En las aulas se dio cuenta de que su tránsito por la ciudad y aquel chamberismo buscar chamba con los restos de objetos que para otros han perdido sentido y descubrir una memoria— podían ser una forma de trabajar. “Si yo por un lado recojo cosas y por otro dibujo, en algún rato (eso) se iba a fusionar. No lo hice porque lo forcé, simplemente llegó el momento”, me dice ahora.

En la obra “Bad Day” pinta su versión de los cumpleaños. Insoportables todos. Lo hizo en hojas amarillentas, A4, que en algún momento fueron el álbum de fotos de una familia que, tal vez, fue feliz. Todas esas hojas en las que se pegaban las fotografías de momentos perfectos son ahora una sola: en el centro de un grupo de niños, frente a la mesa ritual del cumpleaños, se ve a un pequeño niño negro que llora de la rabia. Su pastel es una cancha de fútbol de merengue en la que será enterrado después de soplar la vela y pedir un deseo.

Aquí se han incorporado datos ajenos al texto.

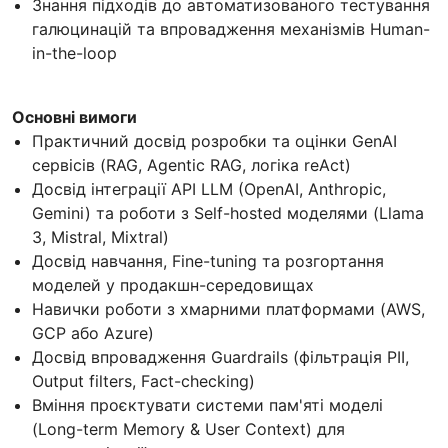
Знання підходів до автоматизованого тестування
галюцинацій та впровадження механізмів Human-
in-the-loop
Основні вимоги
Практичний досвід розробки та оцінки GenAI
сервісів (RAG, Agentic RAG, логіка reAct)
Досвід інтеграції API LLM (OpenAI, Anthropic,
Gemini) та роботи з Self-hosted моделями (Llama
3, Mistral, Mixtral)
Досвід навчання, Fine-tuning та розгортання
моделей у продакшн-середовищах
Навички роботи з хмарними платформами (AWS,
GCP або Azure)
Досвід впровадження Guardrails (фільтрація PII,
Output filters, Fact-checking)
Вміння проєктувати системи пам'яті моделі
(Long-term Memory & User Context) для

Los mayores son, al estilo de las caricaturas, seres sin rostro. Los niños de la izquierda lo molestan. Los de la derecha mantienen la calma porque son sus amigos skaters, a los que se reconoce por las camisetas de World Industries y Notoken. La vela es un tanque de gas. La escena está a punto de explotar.

La muestra se divide en dos partes. En el lado izquierdo, están sus intervenciones en objetos que se echaron a la basura y en los que él cuenta una “historia de la ciudad y de la infancia”, además de algunos postulados políticos. En el lado derecho (B), el artista se ha dado permiso para hacer sus propios juguetes con radios y electrodomésticos reciclados.

“Y si bien —en la obra de Vargas— pervive en los ‘monstruitos’ que dibuja una vibra punk que arrastra desde sus días de trueno y gloria como skater, hay en ellos mucho juego y desenfado: son criaturas de rasgos sencillos y caricaturescos que evidentemente tienden a la travesura más que a la moraleja”, dice el curador de la muestra, Rodolfo Kronfle.

En su portal Paralaje.xyz, la gestora, historiadora y curadora de arte, Ana Rosa Valdez, hace hincapié en cómo Vargas “ha hilvanado el texto de la exposición a partir de ideas que he visto relampaguear cuando conversamos informalmente sobre la escena artística de Guayaquil. La escritura no ortodoxa y el perfil crítico, que lo caracterizan siempre, logran estrechar una rara sintonía con la apuesta estética del artista”.

Del lado B, en el que por casualidad suena la voz de Gloria Gaynor en la radio, hay un lienzo ancho que tiene como uno de sus centros dos páginas halladas en un libro de manualidades para niños. Vargas tomó las páginas de un ejercicio para transformarlo en “Cascos para conducir el miedo”. Le agregó el aforismo: “Ya lo sabemos, todos tenemos un poco de miedo”. Del lado izquierdo está pintada una pequeña monstruo con ojos grandes y dos moñitos de lazo. “Otra vez dibujaste a la Sol”, le dijo su esposa reconociendo a la hija de ambos en esa criatura acaso también de ambos.

Aquella noción del miedo y la paranoia se implantó en su cabeza en 2015, durante una visita a una muestra del artista Roberto Noboa, en el Centro de Arte Contemporáneo (CAC) de Quito. Allí Noboa exhibía algunos de sus cuadros de perros y fantasmas que presencian una casa desalojada. Ahora que han pasado seis años, Noboa visita a Vargas en Yo, Chambero y le explica que “exhibir a algún familiar te genera energía y se convierte en ritual”. Cada vez que su hija Sol ve uno de sus cuadros, los reclama. “Esto es mío”, manda la pequeña.

Cuando estaba en la universidad y todo empezaba, Vargas solía decir que quería “hacer tangible lo inefable”. Le da risa la sugerencia de la frase y su búsqueda poética. Cuando todo empezaba creía que no podía ser pintor y usaba los hallazgos de sus recorridos por la ciudad para contar lo que quería con los recuerdos de otros en instalaciones. Ahora que ha tomado distancia de la academia y su paternidad le ha enseñado que no hay que dejar que la adultez acabe con la infancia, ha perdido el miedo a pintar. Piensa en el juego como una estrategia para reírse y explotar sus recuerdos en carteles que nadie pudo guardar. Exhibirlos es otro ritual: el pasado no se quema ni se bota, se reconstruye a nuestra imagen y semejanza.